Legal Planet: Environmental Law and Policy 2017-01-24

Kellyanne Conway, one of Trump’s key advisors, has come up with a new term for deliberate falsehoods: “alternative facts.”  It’s a concept that does not augur well for the next four years. And it hasn’t gone unnoticed: the hashtag #alternativefacts is spreading like wildfire.

Here’s how the alternative facts concept surfaced. Upset by press reports that the inauguration crowd was smaller than Obama’s, the White House Press Secretary Sean Spicer called the press in to berate them, vehemently insisting that the crowd was the biggest in history. He also gave some figures about Metro use to justify his claim. Unfortunately, both claims were flatly false, as shown clearly be aerial photos and the actual metro figures. Conway defended these falsehoods, saying that they were merely “alternative facts,” rather than lies. (The transcript is here; if anything her evasiveness and hostility to being questioned is even more dismaying.) Her view brings to mind a pro-Trump pundit who opined that “[t]here’s no such thing, unfortunately anymore, of facts.”

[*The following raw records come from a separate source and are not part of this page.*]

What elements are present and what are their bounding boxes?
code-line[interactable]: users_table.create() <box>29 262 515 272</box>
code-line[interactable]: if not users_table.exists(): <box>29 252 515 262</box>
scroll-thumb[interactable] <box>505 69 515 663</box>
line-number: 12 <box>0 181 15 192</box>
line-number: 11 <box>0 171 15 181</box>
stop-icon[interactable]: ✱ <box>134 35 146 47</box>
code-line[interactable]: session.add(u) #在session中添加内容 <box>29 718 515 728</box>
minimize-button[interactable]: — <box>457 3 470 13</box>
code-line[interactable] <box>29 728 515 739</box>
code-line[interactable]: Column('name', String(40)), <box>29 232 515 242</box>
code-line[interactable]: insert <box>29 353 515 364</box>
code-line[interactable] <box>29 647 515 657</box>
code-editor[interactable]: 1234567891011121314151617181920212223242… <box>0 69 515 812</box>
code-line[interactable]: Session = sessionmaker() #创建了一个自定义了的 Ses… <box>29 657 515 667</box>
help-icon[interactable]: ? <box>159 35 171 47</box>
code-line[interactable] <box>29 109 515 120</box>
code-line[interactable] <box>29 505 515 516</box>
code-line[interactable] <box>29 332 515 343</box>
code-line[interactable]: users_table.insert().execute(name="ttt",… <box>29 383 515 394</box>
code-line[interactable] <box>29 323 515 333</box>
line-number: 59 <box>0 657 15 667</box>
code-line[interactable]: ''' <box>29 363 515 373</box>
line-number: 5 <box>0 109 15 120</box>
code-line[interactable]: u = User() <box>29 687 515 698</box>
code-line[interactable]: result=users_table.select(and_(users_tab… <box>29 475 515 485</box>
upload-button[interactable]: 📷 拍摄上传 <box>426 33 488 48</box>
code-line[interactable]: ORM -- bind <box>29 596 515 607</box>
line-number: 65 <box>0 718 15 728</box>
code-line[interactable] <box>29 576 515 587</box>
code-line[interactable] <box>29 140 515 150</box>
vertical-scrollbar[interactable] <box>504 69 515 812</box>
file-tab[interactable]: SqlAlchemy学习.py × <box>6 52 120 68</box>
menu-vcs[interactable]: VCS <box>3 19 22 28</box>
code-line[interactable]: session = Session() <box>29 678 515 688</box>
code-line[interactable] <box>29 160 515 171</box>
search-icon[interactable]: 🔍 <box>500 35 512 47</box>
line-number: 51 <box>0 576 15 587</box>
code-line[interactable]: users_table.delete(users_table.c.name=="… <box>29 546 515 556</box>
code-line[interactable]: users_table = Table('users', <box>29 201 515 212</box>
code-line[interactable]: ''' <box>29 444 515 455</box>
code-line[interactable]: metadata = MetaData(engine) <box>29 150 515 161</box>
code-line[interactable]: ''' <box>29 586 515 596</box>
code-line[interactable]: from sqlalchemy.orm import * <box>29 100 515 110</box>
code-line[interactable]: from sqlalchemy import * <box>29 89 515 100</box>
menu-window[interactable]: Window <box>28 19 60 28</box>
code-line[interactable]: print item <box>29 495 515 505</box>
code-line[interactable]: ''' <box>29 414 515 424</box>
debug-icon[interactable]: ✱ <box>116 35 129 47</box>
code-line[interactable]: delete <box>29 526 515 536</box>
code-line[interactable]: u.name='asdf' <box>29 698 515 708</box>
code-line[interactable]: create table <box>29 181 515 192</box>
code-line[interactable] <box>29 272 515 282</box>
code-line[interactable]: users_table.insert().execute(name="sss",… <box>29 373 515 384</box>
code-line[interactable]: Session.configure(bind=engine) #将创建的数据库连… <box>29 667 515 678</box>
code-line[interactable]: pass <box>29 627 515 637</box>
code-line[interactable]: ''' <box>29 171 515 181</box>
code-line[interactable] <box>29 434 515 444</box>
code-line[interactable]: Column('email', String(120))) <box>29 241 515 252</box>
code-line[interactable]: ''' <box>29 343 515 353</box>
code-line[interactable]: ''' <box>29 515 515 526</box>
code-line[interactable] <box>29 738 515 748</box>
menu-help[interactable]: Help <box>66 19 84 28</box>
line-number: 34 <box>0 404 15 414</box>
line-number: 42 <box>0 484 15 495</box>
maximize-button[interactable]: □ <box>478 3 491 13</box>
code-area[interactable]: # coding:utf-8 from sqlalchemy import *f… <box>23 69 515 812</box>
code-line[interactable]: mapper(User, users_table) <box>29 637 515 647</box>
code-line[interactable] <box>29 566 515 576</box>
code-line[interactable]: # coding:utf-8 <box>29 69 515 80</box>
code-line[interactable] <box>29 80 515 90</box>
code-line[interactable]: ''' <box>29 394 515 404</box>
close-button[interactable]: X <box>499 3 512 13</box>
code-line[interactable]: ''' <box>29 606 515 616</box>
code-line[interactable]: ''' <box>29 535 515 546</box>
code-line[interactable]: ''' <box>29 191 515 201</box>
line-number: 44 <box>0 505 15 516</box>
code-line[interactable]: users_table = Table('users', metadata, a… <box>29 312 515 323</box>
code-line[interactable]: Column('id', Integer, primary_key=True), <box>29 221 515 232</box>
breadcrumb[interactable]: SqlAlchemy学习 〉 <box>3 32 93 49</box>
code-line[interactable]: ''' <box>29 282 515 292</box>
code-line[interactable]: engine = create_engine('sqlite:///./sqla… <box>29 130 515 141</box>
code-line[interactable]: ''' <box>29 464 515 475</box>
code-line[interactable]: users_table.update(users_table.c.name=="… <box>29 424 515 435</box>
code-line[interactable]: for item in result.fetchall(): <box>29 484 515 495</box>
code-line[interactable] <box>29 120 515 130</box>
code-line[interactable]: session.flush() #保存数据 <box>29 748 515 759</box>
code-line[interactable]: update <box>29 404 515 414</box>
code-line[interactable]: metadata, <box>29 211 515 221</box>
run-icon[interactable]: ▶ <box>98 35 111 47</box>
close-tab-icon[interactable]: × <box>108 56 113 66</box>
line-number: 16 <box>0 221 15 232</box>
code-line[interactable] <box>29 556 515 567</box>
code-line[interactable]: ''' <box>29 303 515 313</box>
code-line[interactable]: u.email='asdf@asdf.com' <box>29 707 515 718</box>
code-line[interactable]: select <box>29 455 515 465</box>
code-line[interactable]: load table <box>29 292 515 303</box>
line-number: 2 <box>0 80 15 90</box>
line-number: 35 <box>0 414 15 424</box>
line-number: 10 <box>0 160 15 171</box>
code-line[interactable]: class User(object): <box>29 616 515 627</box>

Unlike statements about global temperatures, determining the facts here doesn’t turn on massive amounts of data and extensive analysis. It’s true that estimating crowd size accurately is difficult, as Conway said. But the photos make it obvious that the Mall was completely filled by Obama in 2008 and that there was a lot of empty space in the back two-thirds of the Mall in 2017. And counting the number of Metro rides on a given day isn’t exactly rocket science.

It’s really no wonder that scientists were frantically trying to save data before the new Administration took office, or that many economists are deeply worried about the future of government data-collecting efforts. Why worry about actual data when it’s so much cheaper, easier, and more comfortable to invent alternate data?  And, as Holly Doremus has written, there are serious reasons for concern about protections for scientific integrity in the new Administration.

It looks like we will now have to amend a famous saying by Mark Twain. Now there are three kinds of lies: lies, damned lies, and “alternative facts.”  It’s fortunate that in our system the government has to justify its actions in court.  Few government lawyers will be willing to make arguments that contradict the evidence in the record.  And even fewer judges will accept the defense that the government was relying, not on the actual facts, but on “alternative” ones.